▶ _Exercise description_
In the data below, which lines contain "What"? List them by copying each one.

Collection entries:
-.-.-

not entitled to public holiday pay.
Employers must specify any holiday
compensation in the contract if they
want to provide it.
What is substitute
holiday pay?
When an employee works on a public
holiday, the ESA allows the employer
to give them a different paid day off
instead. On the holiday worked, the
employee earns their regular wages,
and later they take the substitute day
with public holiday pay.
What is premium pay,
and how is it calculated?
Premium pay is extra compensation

-.-.-

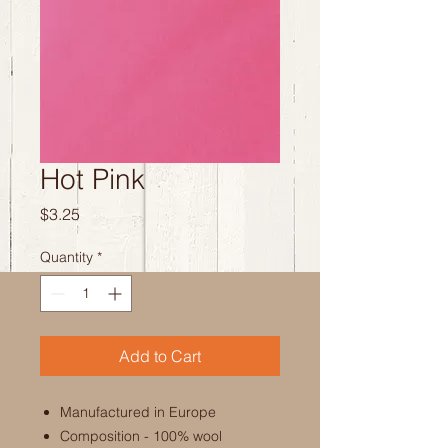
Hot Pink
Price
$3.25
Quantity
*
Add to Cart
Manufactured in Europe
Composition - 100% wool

-.-.-

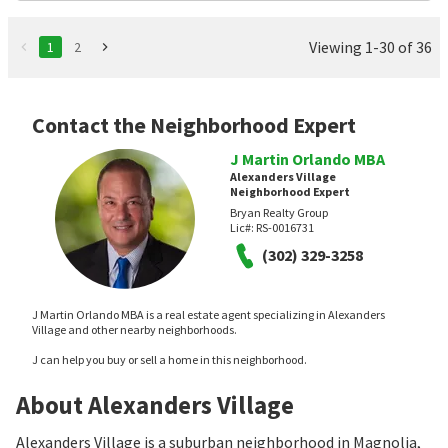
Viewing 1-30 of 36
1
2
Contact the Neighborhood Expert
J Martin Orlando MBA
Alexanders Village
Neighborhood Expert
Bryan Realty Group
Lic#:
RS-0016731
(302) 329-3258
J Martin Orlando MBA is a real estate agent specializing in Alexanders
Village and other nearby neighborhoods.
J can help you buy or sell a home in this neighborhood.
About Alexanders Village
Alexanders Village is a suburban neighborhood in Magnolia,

-.-.-

▶ _Solution_
What is substitute
What is premium pay,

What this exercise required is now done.